▸ Task item
Retype all the records below exactly as they are, with no image carried over.

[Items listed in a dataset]
= Beginning of Section =
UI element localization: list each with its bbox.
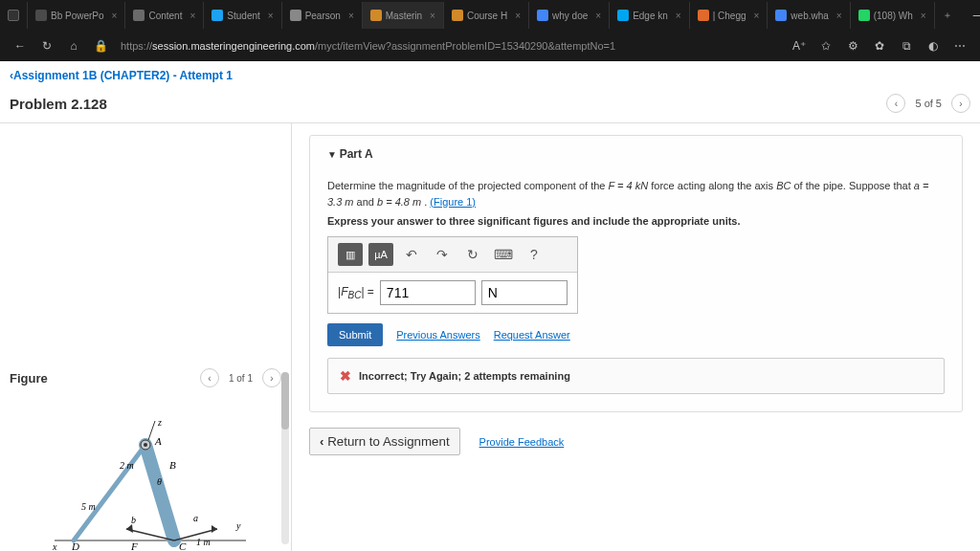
browser-tab[interactable]: Student× — [204, 2, 281, 29]
tab-close-icon[interactable]: × — [676, 11, 681, 21]
part-a-box: Part A Determine the magnitude of the pr… — [309, 135, 963, 412]
settings-icon[interactable]: ⚙ — [846, 39, 859, 53]
tab-close-icon[interactable]: × — [268, 11, 274, 21]
tab-label: Course H — [467, 11, 507, 21]
refresh-icon[interactable]: ↻ — [40, 39, 54, 53]
svg-line-7 — [148, 421, 155, 440]
tab-label: Masterin — [386, 11, 422, 21]
svg-text:z: z — [157, 417, 162, 428]
tab-close-icon[interactable]: × — [754, 11, 760, 21]
feedback-text: Incorrect; Try Again; 2 attempts remaini… — [359, 370, 570, 382]
browser-tab[interactable]: web.wha× — [768, 2, 850, 29]
problem-header: Problem 2.128 ‹ 5 of 5 › — [0, 90, 980, 123]
question-text: Determine the magnitude of the projected… — [327, 178, 945, 209]
answer-value-input[interactable] — [380, 280, 476, 305]
problem-position: 5 of 5 — [915, 98, 942, 109]
feedback-box: ✖ Incorrect; Try Again; 2 attempts remai… — [327, 358, 945, 394]
svg-text:1 m: 1 m — [196, 537, 211, 547]
answer-unit-input[interactable] — [481, 280, 568, 305]
tab-favicon — [133, 10, 145, 21]
problem-prev-button[interactable]: ‹ — [886, 94, 905, 113]
browser-tab[interactable]: Masterin× — [363, 2, 444, 29]
tab-close-icon[interactable]: × — [348, 11, 354, 21]
figure-link[interactable]: (Figure 1) — [430, 196, 476, 208]
new-tab-button[interactable]: ＋ — [935, 2, 960, 29]
problem-next-button[interactable]: › — [951, 94, 970, 113]
units-tool-icon[interactable]: µA — [368, 243, 393, 266]
submit-button[interactable]: Submit — [327, 323, 383, 346]
svg-text:B: B — [169, 459, 176, 471]
tab-close-icon[interactable]: × — [595, 11, 601, 21]
address-bar[interactable]: https://session.masteringengineering.com… — [121, 40, 779, 52]
svg-text:x: x — [52, 541, 57, 551]
answer-widget: ▥ µA ↶ ↷ ↻ ⌨ ? |FBC| = — [327, 236, 578, 314]
favorites-icon[interactable]: ✿ — [873, 39, 886, 53]
svg-text:5 m: 5 m — [81, 501, 96, 512]
tab-window-list[interactable] — [0, 2, 28, 29]
home-icon[interactable]: ⌂ — [67, 39, 80, 53]
tab-label: | Chegg — [713, 11, 746, 21]
tab-label: Content — [148, 11, 182, 21]
problem-pager: ‹ 5 of 5 › — [886, 94, 970, 113]
svg-text:C: C — [179, 540, 187, 551]
ai-icon[interactable]: A⁺ — [792, 39, 806, 53]
breadcrumb-back[interactable]: ‹Assignment 1B (CHAPTER2) — [10, 69, 169, 82]
svg-line-2 — [74, 445, 145, 540]
browser-tab-strip: Bb PowerPo×Content×Student×Pearson×Maste… — [0, 0, 980, 31]
svg-marker-6 — [126, 524, 133, 533]
collections-icon[interactable]: ⧉ — [900, 39, 913, 53]
browser-tab[interactable]: why doe× — [529, 2, 610, 29]
help-icon[interactable]: ? — [522, 243, 546, 266]
svg-marker-4 — [212, 525, 217, 533]
tab-favicon — [698, 10, 709, 21]
browser-tab[interactable]: Edge kn× — [610, 2, 690, 29]
more-icon[interactable]: ⋯ — [953, 39, 967, 53]
redo-icon[interactable]: ↷ — [430, 243, 455, 266]
tab-close-icon[interactable]: × — [921, 11, 926, 21]
tab-favicon — [35, 10, 47, 21]
tab-favicon — [290, 10, 301, 21]
figure-panel: Figure ‹ 1 of 1 › A B C — [0, 123, 292, 551]
browser-tab[interactable]: Content× — [125, 2, 204, 29]
figure-diagram: A B C D F x y z 2 m 5 m 1 m a b θ — [10, 416, 281, 551]
figure-scrollbar[interactable] — [281, 372, 289, 544]
browser-tab[interactable]: | Chegg× — [690, 2, 768, 29]
return-to-assignment-button[interactable]: Return to Assignment — [309, 428, 460, 455]
tab-favicon — [212, 10, 223, 21]
previous-answers-link[interactable]: Previous Answers — [396, 329, 479, 341]
browser-tab[interactable]: Course H× — [444, 2, 529, 29]
tab-close-icon[interactable]: × — [430, 11, 435, 21]
browser-tab[interactable]: Pearson× — [282, 2, 363, 29]
tab-close-icon[interactable]: × — [836, 11, 842, 21]
browser-tab[interactable]: (108) Wh× — [851, 2, 935, 29]
tab-favicon — [617, 10, 629, 21]
window-minimize-icon[interactable]: — — [973, 9, 980, 22]
browser-toolbar: ← ↻ ⌂ 🔒 https://session.masteringenginee… — [0, 31, 980, 61]
keyboard-icon[interactable]: ⌨ — [491, 243, 516, 266]
reset-icon[interactable]: ↻ — [460, 243, 485, 266]
tab-label: Edge kn — [633, 11, 668, 21]
svg-text:y: y — [235, 520, 241, 531]
tab-favicon — [537, 10, 548, 21]
tab-close-icon[interactable]: × — [189, 11, 195, 21]
star-icon[interactable]: ✩ — [819, 39, 833, 53]
fraction-tool-icon[interactable]: ▥ — [338, 243, 363, 266]
tab-close-icon[interactable]: × — [515, 11, 521, 21]
profile-icon[interactable]: ◐ — [926, 39, 940, 53]
tab-label: web.wha — [791, 11, 828, 21]
figure-prev-button[interactable]: ‹ — [200, 368, 219, 387]
figure-title: Figure — [10, 371, 48, 386]
tab-close-icon[interactable]: × — [112, 11, 118, 21]
back-icon[interactable]: ← — [13, 39, 27, 53]
browser-tab[interactable]: Bb PowerPo× — [28, 2, 125, 29]
provide-feedback-link[interactable]: Provide Feedback — [479, 436, 565, 448]
svg-text:θ: θ — [157, 476, 162, 487]
part-label[interactable]: Part A — [327, 147, 945, 161]
tab-label: Student — [227, 11, 259, 21]
svg-text:D: D — [71, 540, 79, 551]
tab-label: Bb PowerPo — [51, 11, 104, 21]
breadcrumb: ‹Assignment 1B (CHAPTER2) - Attempt 1 — [0, 61, 980, 90]
figure-next-button[interactable]: › — [262, 368, 281, 387]
undo-icon[interactable]: ↶ — [399, 243, 424, 266]
request-answer-link[interactable]: Request Answer — [494, 329, 570, 341]
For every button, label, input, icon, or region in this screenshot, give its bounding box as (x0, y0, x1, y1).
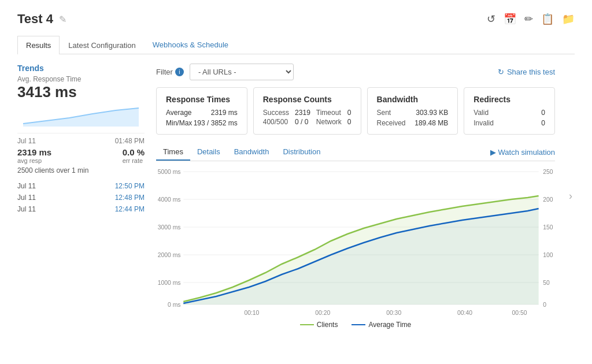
= End of Section =
▸ The completed task
UI element localization: list each with its bbox.
browser-tab[interactable]: Student× — [204, 2, 281, 29]
tab-close-icon[interactable]: × — [676, 11, 681, 21]
part-a-box: Part A Determine the magnitude of the pr… — [309, 135, 963, 412]
settings-icon[interactable]: ⚙ — [846, 39, 859, 53]
tab-close-icon[interactable]: × — [268, 11, 274, 21]
tab-label: Course H — [467, 11, 507, 21]
refresh-icon[interactable]: ↻ — [40, 39, 54, 53]
svg-line-7 — [148, 421, 155, 440]
tab-label: Masterin — [386, 11, 422, 21]
svg-text:z: z — [157, 417, 162, 428]
tab-close-icon[interactable]: × — [754, 11, 760, 21]
feedback-text: Incorrect; Try Again; 2 attempts remaini… — [359, 370, 570, 382]
browser-tab[interactable]: web.wha× — [768, 2, 850, 29]
problem-header: Problem 2.128 ‹ 5 of 5 › — [0, 90, 980, 123]
question-text: Determine the magnitude of the projected… — [327, 178, 945, 209]
answer-value-input[interactable] — [380, 280, 476, 305]
problem-position: 5 of 5 — [915, 98, 942, 109]
feedback-box: ✖ Incorrect; Try Again; 2 attempts remai… — [327, 358, 945, 394]
svg-text:1 m: 1 m — [196, 537, 211, 547]
answer-unit-input[interactable] — [481, 280, 568, 305]
tab-favicon — [133, 10, 145, 21]
problem-prev-button[interactable]: ‹ — [886, 94, 905, 113]
browser-tab[interactable]: Masterin× — [363, 2, 444, 29]
tab-close-icon[interactable]: × — [348, 11, 354, 21]
figure-link[interactable]: (Figure 1) — [430, 196, 476, 208]
new-tab-button[interactable]: ＋ — [935, 2, 960, 29]
problem-next-button[interactable]: › — [951, 94, 970, 113]
units-tool-icon[interactable]: µA — [368, 243, 393, 266]
submit-button[interactable]: Submit — [327, 323, 383, 346]
svg-text:B: B — [169, 459, 176, 471]
tab-close-icon[interactable]: × — [595, 11, 601, 21]
address-bar[interactable]: https://session.masteringengineering.com… — [121, 40, 779, 52]
svg-text:x: x — [52, 541, 57, 551]
answer-widget: ▥ µA ↶ ↷ ↻ ⌨ ? |FBC| = — [327, 236, 578, 314]
favorites-icon[interactable]: ✿ — [873, 39, 886, 53]
svg-text:5 m: 5 m — [81, 501, 96, 512]
tab-window-list[interactable] — [0, 2, 28, 29]
home-icon[interactable]: ⌂ — [67, 39, 80, 53]
tab-label: | Chegg — [713, 11, 746, 21]
tab-label: Content — [148, 11, 182, 21]
problem-pager: ‹ 5 of 5 › — [886, 94, 970, 113]
svg-text:C: C — [179, 540, 187, 551]
ai-icon[interactable]: A⁺ — [792, 39, 806, 53]
breadcrumb-back[interactable]: ‹Assignment 1B (CHAPTER2) — [10, 69, 169, 82]
svg-line-2 — [74, 445, 145, 540]
browser-tab-strip: Bb PowerPo×Content×Student×Pearson×Maste… — [0, 0, 980, 31]
svg-marker-6 — [126, 524, 133, 533]
collections-icon[interactable]: ⧉ — [900, 39, 913, 53]
browser-tab[interactable]: why doe× — [529, 2, 610, 29]
help-icon[interactable]: ? — [522, 243, 546, 266]
svg-marker-4 — [212, 525, 217, 533]
tab-favicon — [698, 10, 709, 21]
browser-tab[interactable]: Edge kn× — [610, 2, 690, 29]
more-icon[interactable]: ⋯ — [953, 39, 967, 53]
redo-icon[interactable]: ↷ — [430, 243, 455, 266]
tab-close-icon[interactable]: × — [921, 11, 926, 21]
tab-favicon — [35, 10, 47, 21]
tab-favicon — [290, 10, 301, 21]
figure-panel: Figure ‹ 1 of 1 › A B C — [0, 123, 292, 551]
browser-tab[interactable]: Content× — [125, 2, 204, 29]
figure-diagram: A B C D F x y z 2 m 5 m 1 m a b θ — [10, 416, 281, 551]
figure-scrollbar[interactable] — [281, 372, 289, 544]
browser-tab[interactable]: | Chegg× — [690, 2, 768, 29]
return-to-assignment-button[interactable]: Return to Assignment — [309, 428, 460, 455]
tab-favicon — [212, 10, 223, 21]
previous-answers-link[interactable]: Previous Answers — [396, 329, 479, 341]
browser-tab[interactable]: Course H× — [444, 2, 529, 29]
tab-close-icon[interactable]: × — [430, 11, 435, 21]
browser-tab[interactable]: Pearson× — [282, 2, 363, 29]
tab-close-icon[interactable]: × — [836, 11, 842, 21]
browser-tab[interactable]: (108) Wh× — [851, 2, 935, 29]
tab-favicon — [617, 10, 629, 21]
window-minimize-icon[interactable]: — — [973, 9, 980, 22]
browser-toolbar: ← ↻ ⌂ 🔒 https://session.masteringenginee… — [0, 31, 980, 61]
keyboard-icon[interactable]: ⌨ — [491, 243, 516, 266]
reset-icon[interactable]: ↻ — [460, 243, 485, 266]
tab-label: Edge kn — [633, 11, 668, 21]
svg-text:y: y — [235, 520, 241, 531]
tab-favicon — [537, 10, 548, 21]
tab-close-icon[interactable]: × — [189, 11, 195, 21]
star-icon[interactable]: ✩ — [819, 39, 833, 53]
fraction-tool-icon[interactable]: ▥ — [338, 243, 363, 266]
tab-close-icon[interactable]: × — [515, 11, 521, 21]
profile-icon[interactable]: ◐ — [926, 39, 940, 53]
tab-label: web.wha — [791, 11, 828, 21]
figure-prev-button[interactable]: ‹ — [200, 368, 219, 387]
figure-title: Figure — [10, 371, 48, 386]
tab-close-icon[interactable]: × — [112, 11, 118, 21]
back-icon[interactable]: ← — [13, 39, 27, 53]
browser-tab[interactable]: Bb PowerPo× — [28, 2, 125, 29]
provide-feedback-link[interactable]: Provide Feedback — [479, 436, 565, 448]
svg-text:θ: θ — [157, 476, 162, 487]
part-label[interactable]: Part A — [327, 147, 945, 161]
tab-label: Student — [227, 11, 259, 21]
svg-text:D: D — [71, 540, 79, 551]
tab-label: Bb PowerPo — [51, 11, 104, 21]
breadcrumb: ‹Assignment 1B (CHAPTER2) - Attempt 1 — [0, 61, 980, 90]
figure-next-button[interactable]: › — [262, 368, 281, 387]
undo-icon[interactable]: ↶ — [399, 243, 424, 266]
request-answer-link[interactable]: Request Answer — [494, 329, 570, 341]
For every button, label, input, icon, or region in this screenshot, give its bounding box as (x0, y0, x1, y1).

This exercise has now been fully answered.